Sports beverages have ONE specific purpose:  to provide hydration and energy and to replace nutrients (electrolytes) that are lost through sweat during vigorous and prolonged exercise, lasting over an hour.   Most children and adolescents simply need to consume plain water before, during, and after physical activity to obtain needed hydration. Electrolytes may easily be replenished at the next meal or snack.  Sports beverages were never intended to be used as a casual meal time beverage or as a way to simply stay hydrated during the day.

According to the American Academy of Pediatrics : “Routine ingestion of carbohydrate-containing sports drinks by children and adolescents should be avoided or restricted, because they can increase the risk of overweight and obesity, as well as dental erosion”.

 

  •  “I have heard lately that diet drinks and sugar free flavoring packets might not be such a good idea after all.  Why not”?

It’s a great question!  After all, diet sodas and tea, sugar free drink mixes and artificially sweetened flavor packets seem like the best of both worlds.  We get the great flavor of sweet drinks, but without the added sugar. 

  • For starters, substituting artificially sweetened beverages for sugary ones, simply perpetuates the mentality that all drinks must have a flavor…………which makes it a hard sell for parents who are trying to re-positon plain, unadulterated water as the beverage of choice.   

  • Then, there is the matter of dental health.  Just as with sugary drinks, acids (such as phosphoric acid and citric acid) are added to diet drinks for flavor.  A 2012 review article in the International Journal of Dentistry found acidic beverages to be the main cause of dental erosion (loss of tooth enamel) among children and adolescents.

  • Research continues to look at the role artificially sweetened beverages may be playing in weight gain and the development of type 2 diabetes.  An emerging area of research is looking specifically at how artificial sweeteners may be altering our gut microorganisms and ultimately how this may affect metabolism (Nature, October 2014).  Stay tuned as this fascinating story continues to unfold!

 

  •   “Sometimes we just want something sweet to drink.  How often is it OK to allow a sweetened beverage”

There is no “one size fits all” answer here.

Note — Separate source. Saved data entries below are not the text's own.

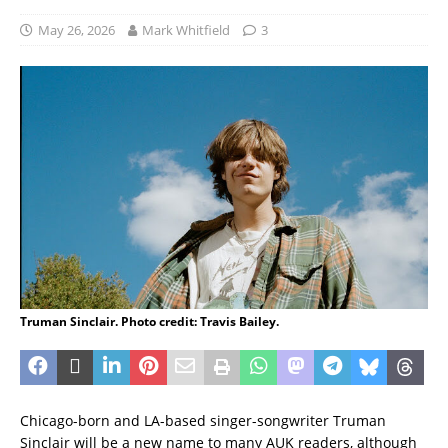
May 26, 2026
Mark Whitfield
3
Truman Sinclair. Photo credit: Travis Bailey.
Chicago-born and LA-based singer-songwriter Truman
Sinclair will be a new name to many AUK readers, although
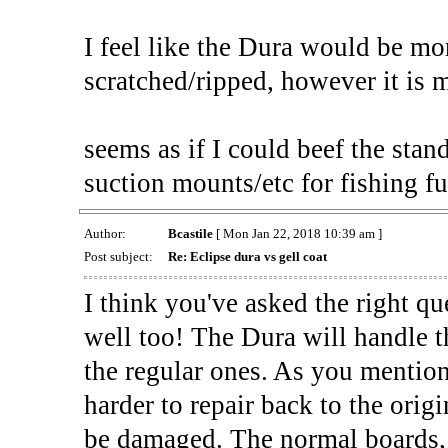
I feel like the Dura would be mo
scratched/ripped, however it is 
seems as if I could beef the stand
suction mounts/etc for fishing fun
Author:
Bcastile
[ Mon Jan 22, 2018 10:39 am ]
Post subject:
Re: Eclipse dura vs gell coat
I think you've asked the right q
well too! The Dura will handle t
the regular ones. As you mention
harder to repair back to the orig
be damaged. The normal boards, w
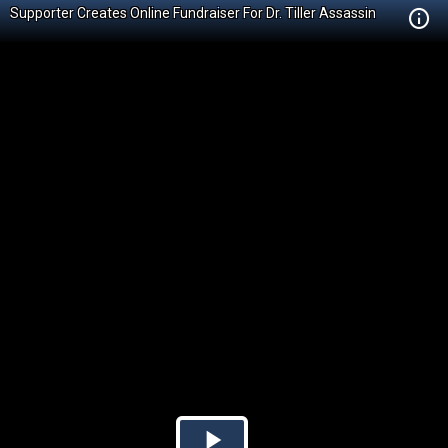
Supporter Creates Online Fundraiser For Dr. Tiller Assassin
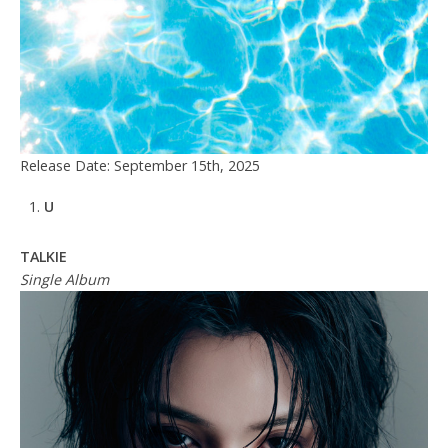
Release Date: September 15th, 2025
U
TALKIE
Single Album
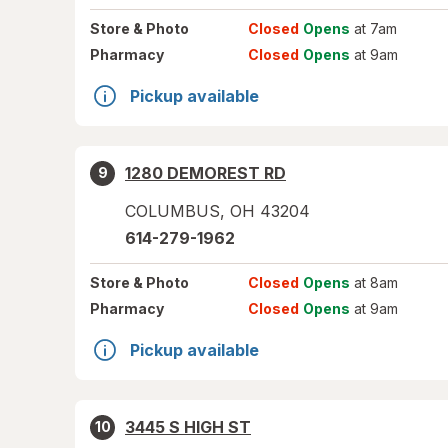
Store
& Photo
Closed
Opens
at 7am
Pharmacy
Closed
Opens
at 9am
Pickup available
1280 DEMOREST RD
9
COLUMBUS
,
OH
43204
614-279-1962
Store
& Photo
Closed
Opens
at 8am
Pharmacy
Closed
Opens
at 9am
Pickup available
3445 S HIGH ST
10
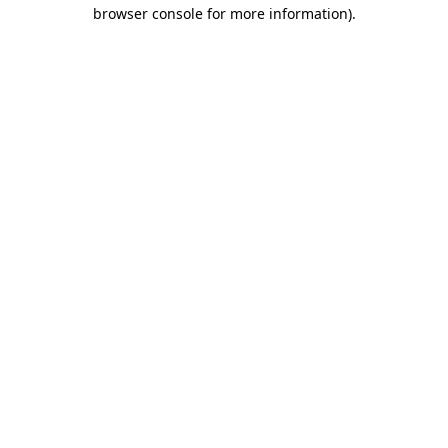
browser console for more information).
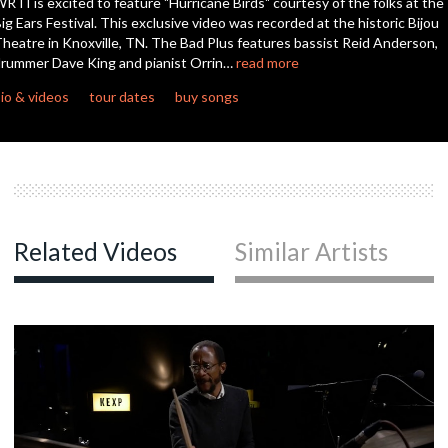
RTI is excited to feature "Hurricane Birds" courtesy of the folks at the
seconds
ig Ears Festival. This exclusive video was recorded at the historic Bijou
heatre in Knoxville, TN. The Bad Plus features bassist Reid Anderson,
rummer Dave King and pianist Orrin…
read more
io & videos
tour dates
buy songs
Related Videos
Similar Artists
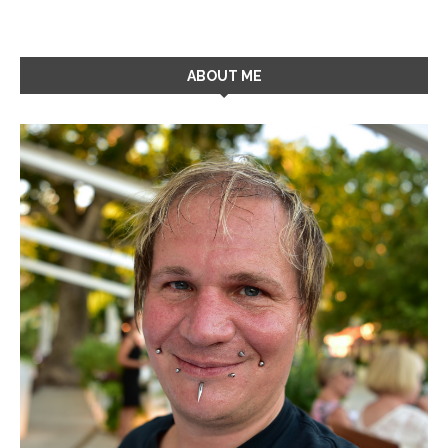
ABOUT ME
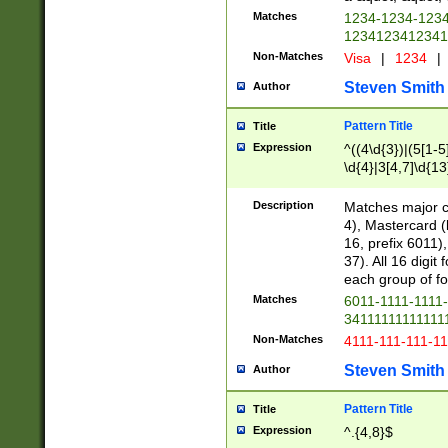
Matches
1234-1234-123
1234123412341
Non-Matches
Visa
|
1234
|
Steven Smith
Author
Pattern Title
Title
Expression
^((4\d{3})|(5[1-5
\d{4}|3[4,7]\d{13
Description
Matches major cr
4), Mastercard (
16, prefix 6011)
37). All 16 digi
each group of fou
Matches
6011-1111-1111
34111111111111
Non-Matches
4111-111-111-1
Steven Smith
Author
Pattern Title
Title
Expression
^.{4,8}$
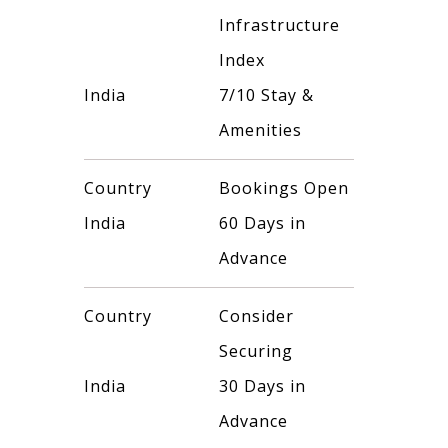
Infrastructure
Index
India
7/10 Stay &
Amenities
Country
Bookings Open
India
60 Days in
Advance
Country
Consider
Securing
India
30 Days in
Advance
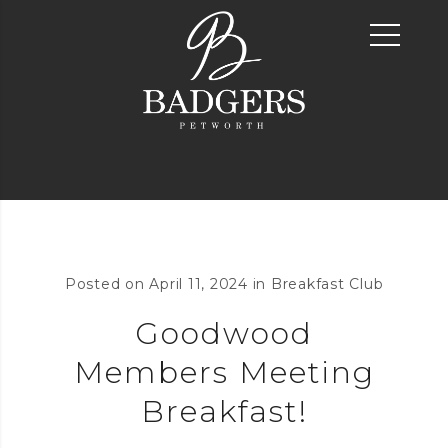
Posted on
April 11, 2024
in
Breakfast Club
Goodwood
Members Meeting
Breakfast!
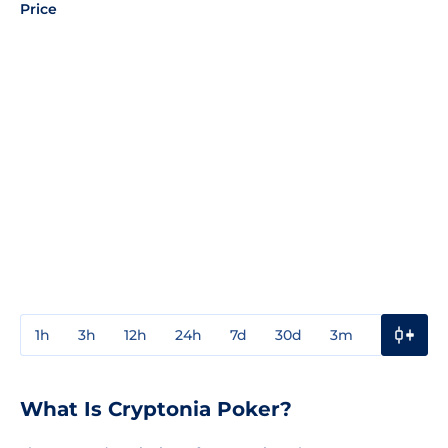
Price
1h
3h
12h
24h
7d
30d
3m
1y
3y
What Is Cryptonia Poker?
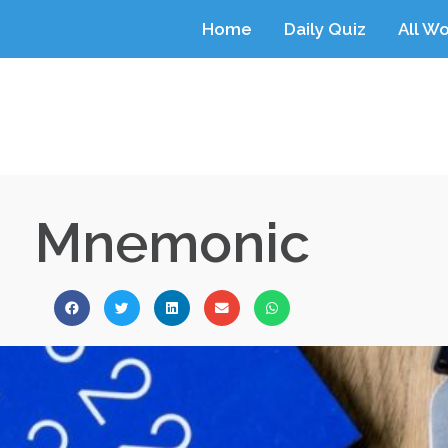
Home
Daily Quiz
All W
Mnemonic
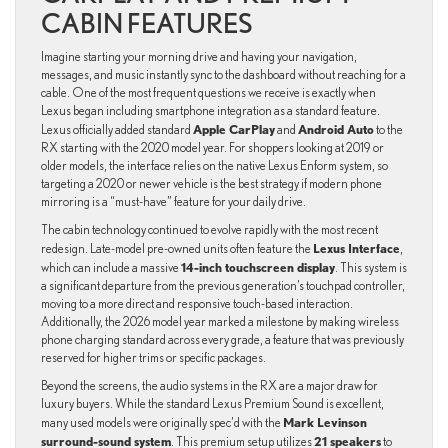
CABIN FEATURES
Imagine starting your morning drive and having your navigation,
messages, and music instantly sync to the dashboard without reaching for a
cable. One of the most frequent questions we receive is exactly when
Lexus began including smartphone integration as a standard feature.
Apple CarPlay
Android Auto
Lexus officially added standard
and
to the
RX starting with the 2020 model year. For shoppers looking at 2019 or
older models, the interface relies on the native Lexus Enform system, so
targeting a 2020 or newer vehicle is the best strategy if modern phone
mirroring is a “must-have” feature for your daily drive.
The cabin technology continued to evolve rapidly with the most recent
Lexus Interface
redesign. Late-model pre-owned units often feature the
,
14-inch touchscreen display
which can include a massive
. This system is
a significant departure from the previous generation’s touchpad controller,
moving to a more direct and responsive touch-based interaction.
Additionally, the 2026 model year marked a milestone by making wireless
phone charging standard across every grade, a feature that was previously
reserved for higher trims or specific packages.
Beyond the screens, the audio systems in the RX are a major draw for
luxury buyers. While the standard Lexus Premium Sound is excellent,
Mark Levinson
many used models were originally spec’d with the
surround-sound system
21 speakers
. This premium setup utilizes
to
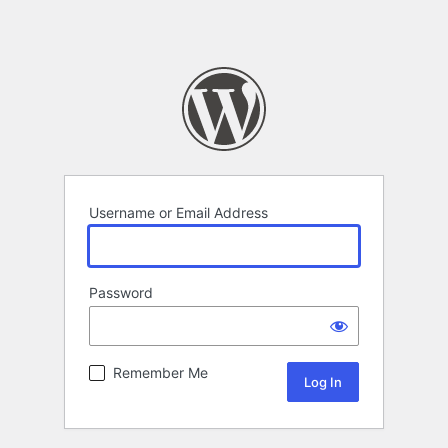
Username or Email Address
Password
Remember Me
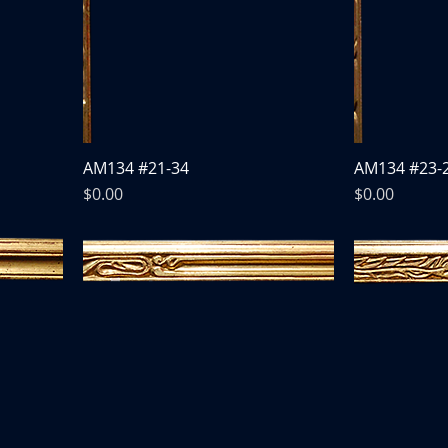
AM134 #21-34
AM134 #23-
Price
Price
$0.00
$0.00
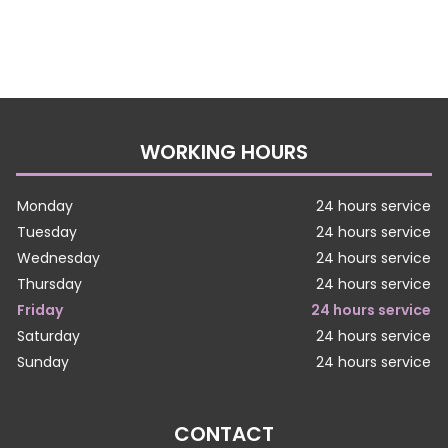
WORKING HOURS
Monday
24 hours service
Tuesday
24 hours service
Wednesday
24 hours service
Thursday
24 hours service
Friday
24 hours service
Saturday
24 hours service
Sunday
24 hours service
CONTACT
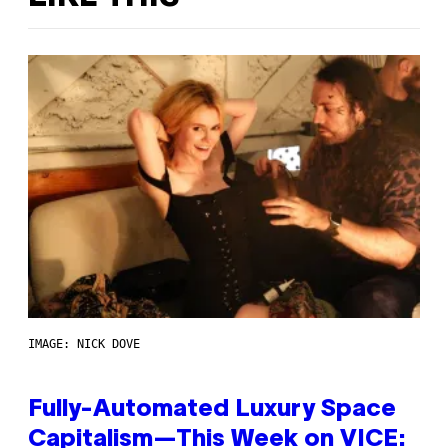
IMAGE: NICK DOVE
Fully-Automated Luxury Space
Capitalism—This Week on VICE:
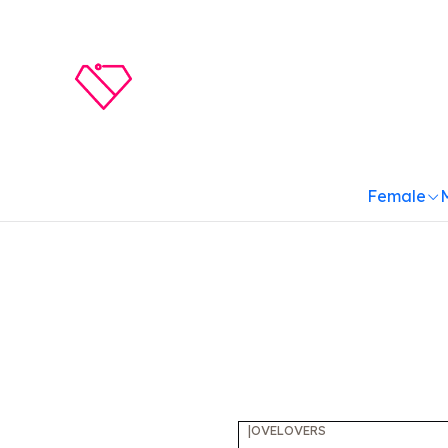
Female
|
OVELOVERS
-10%
OFF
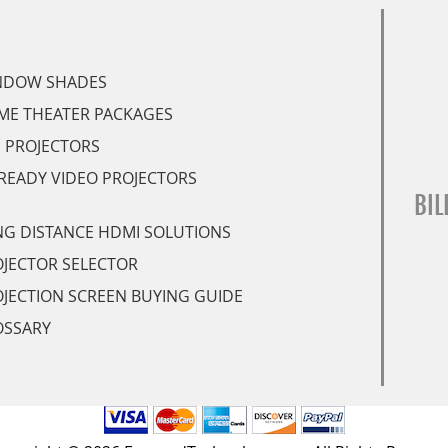
NDOW SHADES
ME THEATER PACKAGES
 PROJECTORS
READY VIDEO PROJECTORS
BIL
G DISTANCE HDMI SOLUTIONS
JECTOR SELECTOR
JECTION SCREEN BUYING GUIDE
OSSARY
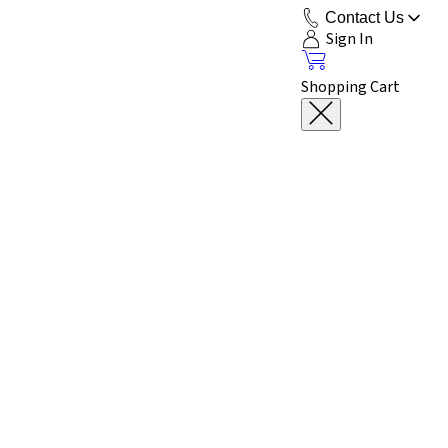
Contact Us
Sign In
Shopping Cart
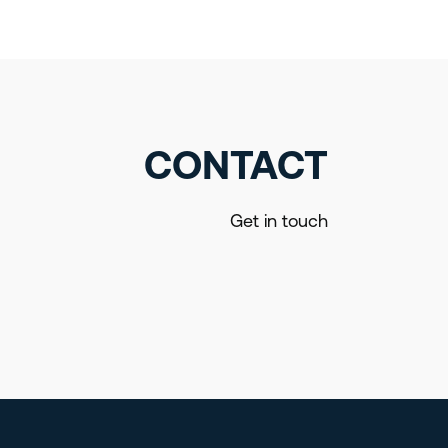
CONTACT
Get in touch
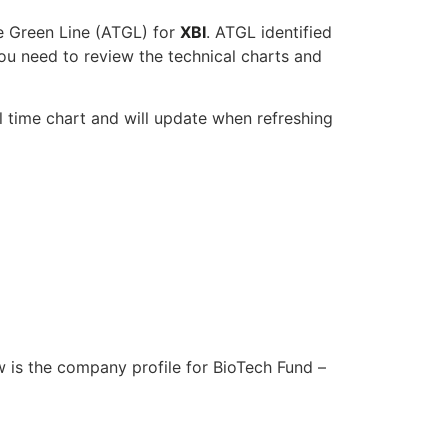
e Green Line (ATGL) for
XBI
. ATGL identified
ou need to review the technical charts and
l time chart and will update when refreshing
w is the company profile for BioTech Fund –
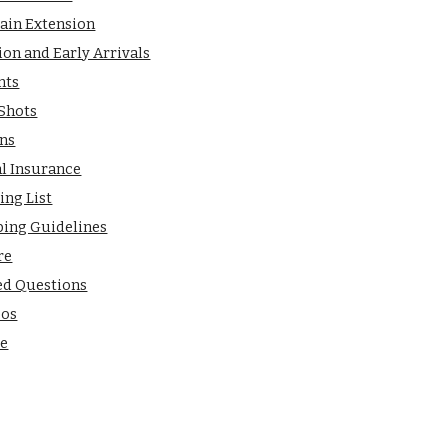
ain Extension
ion and Early Arrivals
nts
 Shots
ns
al Insurance
ing List
ping Guidelines
re
ed Questions
eos
de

While water should certainly be the “go to” beverage for the whole family, this doesn’t mean that sugary drinks are never allowed.In the Duke Pediatrics Healthy Lifestyles Program, the recommendation is for “almost none” of the sugary drinks.

 

Some families have implemented the rule of thumb that when dining out, it’s ok to have a sweet drink, especially if these options are no longer available in the home.Other families have managed to go from drinking a large volume of sugary drinks daily, to only having them two or three times per week. ANY reduction in sweet drinks is a step towards better health.

 

When sweet drinks ARE consumed, here are a few tips to keep in mind:

  • Enjoy the sweet drink with a meal instead of between meals.  The protein, fat and fiber from the meal help to lower the glycemic response (blood sugar spikes are minimized) as compared with flooding the system with sugar on an empty stomach.  Also, it is less damaging to the teeth since during meals the saliva is flowing which helps to protect tooth enamel from the acids in both sugary and diet drinks.

  • Over – dilute when possible.  When using sweetened drink powders, try adding less powder and more water than directed.  In restaurants, try mixing sweet tea with unsweetened tea.

  • Consider having refills of water.  This is a great opportunity to have it both ways:  enjoy a sugary drink of choice but then follow up with re-fills of water.